Acı çekmemizin nedeni sadece egoizmdir. Başka bir şey yok. Dünyada sadece iki güç vardır: olumlu ve olumsuz.

Soru: Neden bu noktaya gelemiyoruz?

Cevap: İstemiyoruz, sırf ona yaklaşmamak için ellerimizi ayaklarımızı yukarı kaldırıyoruz çünkü hepimiz egoistiz. Sadece egoizmin içinde kendimi ve tüm dünyayı hissediyorum. Bu niteliğin dışında dünyayı nasıl hissedeceğimi hayal edemiyorum.

Soru: Prensip olarak, Kabala bilgeliği sadece bundan mı bahsediyor- kim olduğumuz, doğamızı nasıl hissedeceğimiz ve ondan nasıl kurtulacağımız?

Cevap: Evet.

Soru: İnsanların bunu yapmaya başlaması nasıl sağlanabilir?

Cevap: İstemiyorsak, bunu yapmaya zorlanacağız. Ama her şey yoluna girecek.

Birlikte Haykırmak

Eğer Yaradan’a tek başıma haykırırsam, yakarışım kaçınılmaz olarak egoist olacak ve cevapsız kalacaktır. Ancak grubun içinden haykırırsam, mutlaka oraya başkalarının arzuları da eklenecek ve bu ölçüde talep duyulacaktır. Bu nedenle, tek başına Yaradan’a dönmenin bir anlamı yoktur çünkü bu şekilde kişi kendini inşa değil yok eder.

Birlikte Yaradan’a dönmemiz ve O’ndan bağımızı gerçekleştirmesini istememiz gerektiği açıktır. Bu bağdan, O’na daha büyük bir güçle dönebiliriz ve birbirimize karşı ve bizden Yaradan’a karşı, karşılıklı ihsan etme için güç isteyebiliriz.

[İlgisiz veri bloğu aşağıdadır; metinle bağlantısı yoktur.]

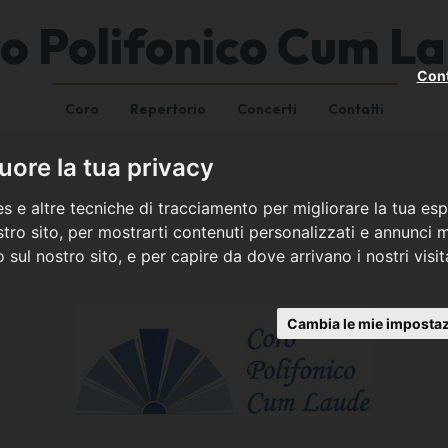
o Polifonico Cum L
Cont
Coro
Repertorio
Concerti
Contatti
ore la tua privacy
s e altre tecniche di tracciamento per migliorare la tua esp
tro sito, per mostrarti contenuti personalizzati e annunci mi
co sul nostro sito, e per capire da dove arrivano i nostri visit
Cambia le mie impostaz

Aramızdaki Mısır’dan çıkarız, aramızdaki Son Deniz’i (Yam Suf) geçeriz, aramızdaki çölün içinden geçeriz, aramızda olacak olan Tora’yı alırız. Böylece, hepimiz karşılıklı ihsan içinde bağ kuruncaya kadar ilerleriz ve bu ihsanın ışığında, şimdiki dünyamız gibi değil, milyarlarca kez daha büyük, sonsuz genişlikte yeni bir dünya görmeye başlarız.

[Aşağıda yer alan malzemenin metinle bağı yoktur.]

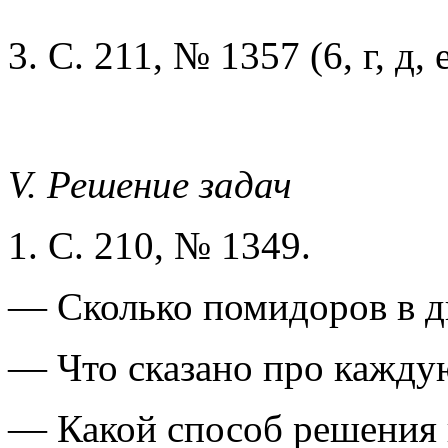
3. С. 211, № 1357 (6, г, д, е
V. Решение задач
1. С. 210, № 1349.
— Сколько помидоров в д
— Что сказано про кажду
— Какой способ решения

Ayrıca bu, sonsuz ve mükemmeldir, her şeyi hissettiğimiz, anladığımız ve asla yorgun hissetmediğimiz, hiçbir zorluk ve engel olmadan ilerlediğimiz bir dünya. Bütün bunlar sadece aramızdaki bağa bağlıdır.

Pesah, Mısır’dan çıkış, Firavun, Nahşon’un denize atlaması – bunların hepsi onlunun içinde gerçekleşir. Her bir durum dostlar arasındaki ayrılıkla başlar ve birliğimizin ölçüsünde, üst gücü, Yaradan’ı ifşa ettiğimiz onluda tam bir bağ ile sona erer.

Büyük olaylardan – Kızıldeniz’in ayrılması, yaşam ve ölüm, sert savaşlar hakkında – konuştuklarında tüm bunlar sadece onlunun içinde var olur. Tüm bu durumlardan geçen On Sefirot‘un bir manevi Partzuf’undan başka hiçbir şey yoktur.